This tutorial describes how to do a HW design of MicroBlaze Soft Processor using DDR3 RAM on the Digilent Arty A7 FPGA development board in Vivado 2023.1 or Vivado 2024.1.
The same steps and design should be applicable to any Digilent board with a 100 MHz crystal oscillator and a DDR interface, including Nexys A7, Arty S7, Nexys Video and USB104 A7.
Most of the steps in this tutorial can be used also for MicroBlaze DDR3 design on boards from other manufacturers.
The included application is a benchmarking tool for memory read speed.
Please make sure you have Digilent board files installed. This article provides instructions on how to install them.

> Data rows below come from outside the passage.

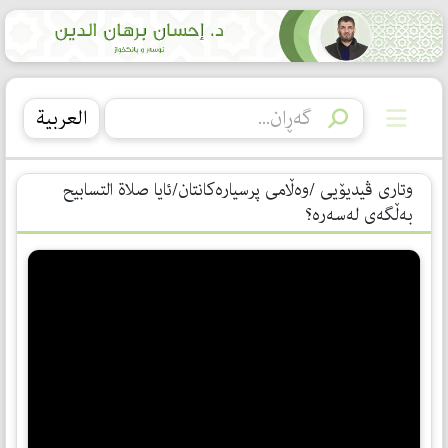
العربیة
وتاری ڤیدیۆیی /وەڵامی پرسیارەكانتان/ئایا صلاة التسابیح
بەڵگەی لەسەرە؟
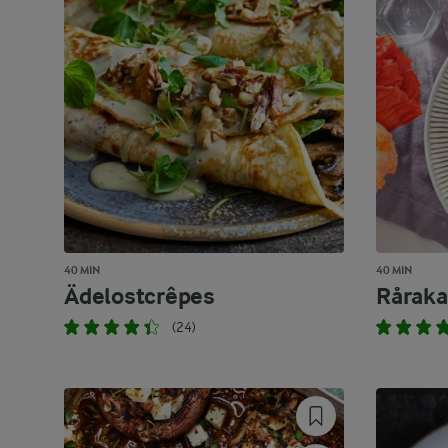
40 MIN
40 MIN
Ädelostcrêpes
Råraka
(24)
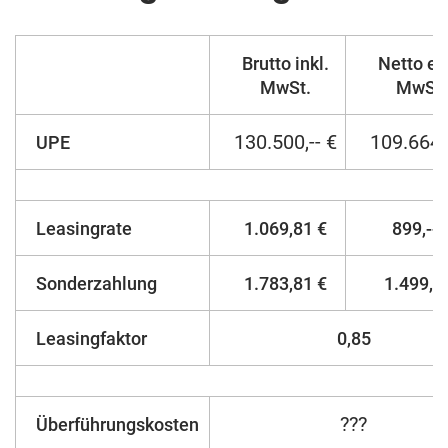
Brutto inkl.
Netto ex
MwSt.
MwSt.
130.500,-- €
109.664,-
UPE
Leasingrate
1.069,81 €
899,-- 
Sonderzahlung
1.783,81 €
1.499,--
Leasingfaktor
0,85
???
Überführungskosten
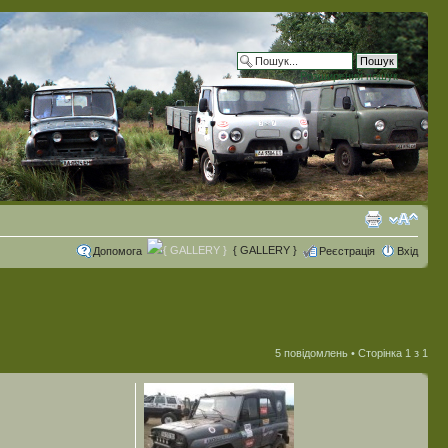
Розширений пошук
{ GALLERY }
Допомога
Реєстрація
Вхід
5 повідомлень • Сторінка
1
з
1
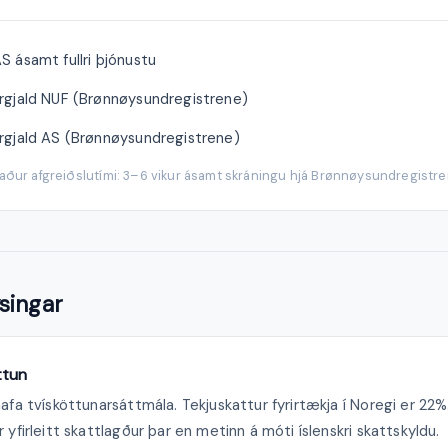
S ásamt fullri þjónustu
rgjald NUF (Brønnøysundregistrene)
rgjald AS (Brønnøysundregistrene)
laður afgreiðslutími: 3–6 vikur ásamt skráningu hjá Brønnøysundregistre
singar
ttun
hafa tvísköttunarsáttmála. Tekjuskattur fyrirtækja í Noregi er 2
 yfirleitt skattlagður þar en metinn á móti íslenskri skattskyldu.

Start Vivado 2023.1 or Vivado 2024.1. Click Create Project. Click Next.
Enter the project name and directory. Click Next.
Select "RTL Project" and "Do not specify sources at this time". Click Next.

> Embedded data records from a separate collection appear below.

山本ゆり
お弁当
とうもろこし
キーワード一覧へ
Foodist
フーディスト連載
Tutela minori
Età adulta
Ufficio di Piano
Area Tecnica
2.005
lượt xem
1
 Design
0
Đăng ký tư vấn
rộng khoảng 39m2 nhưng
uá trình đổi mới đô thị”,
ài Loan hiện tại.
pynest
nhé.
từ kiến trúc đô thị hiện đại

Select Arty A7-100 or -35 board based on the board you are using. The steps in this tutorial are exactly the same for both models. By selecting the board, we will use the board file provided by Digilent.
Click Next and Finish. The Vivado IDE will open an empty project.
Click Create Block Design, and name the design "system":
An empty block design window opens.
The Arty A7 comes with a relatively well-prepared board file, which allows steps in the HW design to be automated in Vivado. However, as we will see later, some manual tweaks are still needed because the automation is not perfect.
Let's start with the most complicated part, the Memory Interface Generator (MIG). This is an IP provided by Xilinx, which will generate a memory controller for the DDR3 SDRAM installed on Arty A7.
Open the Board window (Window|Board). There is an item "DDR3 SDRAM". Drag it to an empty space on the diagram design. Vivado does its magic and configures the MIG for the Arty A7 DDR3 memory based on settings in the board file. The following IP appears in the design:
Tip
In case you are using a board other than Arty A7 and your board doesn't come with proper board files, you would need to drag the MIG to the block design from the IP Catalog and configure it manually based on the documentation available for your board.
The rest of this tutorial is also valid for a MIG configured manually.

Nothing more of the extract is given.